Drought continues, could effect cherry trees
As drought conditions continue across Michigan, farmers are worrying about their crops. That includes some crops that aren’t often thought of, such as hay, and some not overly susceptible to drought, like cherries.
On average, crops need around an inch of water per week to thrive. Yet the Traverse City area… and many other parts of the state, have received much less than that so far in June.
With the continued lack of rain in Northern Michigan, farmers are becoming more and more concerned about their crops.
Wes Parker, a farmer of cherries, corn, small grains and hay in Leelanau County, said that hay is in its peak growing season.
“The hay crop has been severely cut back," Parker said. "The first cut of hay was doing its maximum growth during this period, you know, demanding a lot of water.”

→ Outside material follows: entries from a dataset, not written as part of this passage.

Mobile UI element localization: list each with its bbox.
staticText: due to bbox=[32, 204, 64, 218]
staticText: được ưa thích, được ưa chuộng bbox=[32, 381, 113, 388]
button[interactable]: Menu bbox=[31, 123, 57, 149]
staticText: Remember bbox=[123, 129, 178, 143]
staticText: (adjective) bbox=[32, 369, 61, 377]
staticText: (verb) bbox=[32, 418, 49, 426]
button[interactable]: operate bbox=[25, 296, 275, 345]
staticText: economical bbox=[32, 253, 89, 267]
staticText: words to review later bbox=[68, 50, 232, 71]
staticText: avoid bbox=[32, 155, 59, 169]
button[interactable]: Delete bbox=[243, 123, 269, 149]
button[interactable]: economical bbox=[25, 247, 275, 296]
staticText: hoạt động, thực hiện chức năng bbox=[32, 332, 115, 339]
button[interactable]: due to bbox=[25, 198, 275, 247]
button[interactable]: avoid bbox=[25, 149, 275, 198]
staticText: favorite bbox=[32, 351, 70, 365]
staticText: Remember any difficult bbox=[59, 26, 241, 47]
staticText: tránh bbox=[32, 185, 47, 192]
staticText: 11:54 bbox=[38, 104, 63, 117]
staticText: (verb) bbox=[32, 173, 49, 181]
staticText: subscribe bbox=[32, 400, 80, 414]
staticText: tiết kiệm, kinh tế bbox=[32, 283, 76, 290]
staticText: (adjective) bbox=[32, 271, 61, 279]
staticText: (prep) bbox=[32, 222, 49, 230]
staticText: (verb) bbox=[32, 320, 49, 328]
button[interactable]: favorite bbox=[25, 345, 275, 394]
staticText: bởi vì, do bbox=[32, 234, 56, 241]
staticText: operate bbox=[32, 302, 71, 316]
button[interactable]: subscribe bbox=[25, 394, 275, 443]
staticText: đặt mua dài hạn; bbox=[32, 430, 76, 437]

Parker said he hopes for a long, soaking rain soon, because each day it doesn’t rain causes more and more crop damage, which can turn into monetary losses for farmers.
Nikki Rothwell, fruit educator at the Northwest Michigan Horticultural Research Center, said since older, larger cherry trees have big root systems, they are pretty resilient to the current drought.
“I'm a little more concerned about our higher density trees, or you know, that have smaller root systems," Rothwell said. "So apples I'm a little bit worried about and I know guys are frantic to get their irrigation on. Sometimes the trees are smaller in size, that means a smaller root system and the roots just can't go out and get water.”
Rothwell said that although cherry trees are not currently a high concern, if there are 10 more rain free days… that may change.
“They could go into drought stress, it might affect the crop in terms of size of the crop, could we ripen it properly if we're under really drought stress?," Rothwell said. "I mean, we could have a droughty condition, but we've had droughty summers before, and they're usually pretty, cherries are pretty resilient. So I’m hoping that we get some rain.”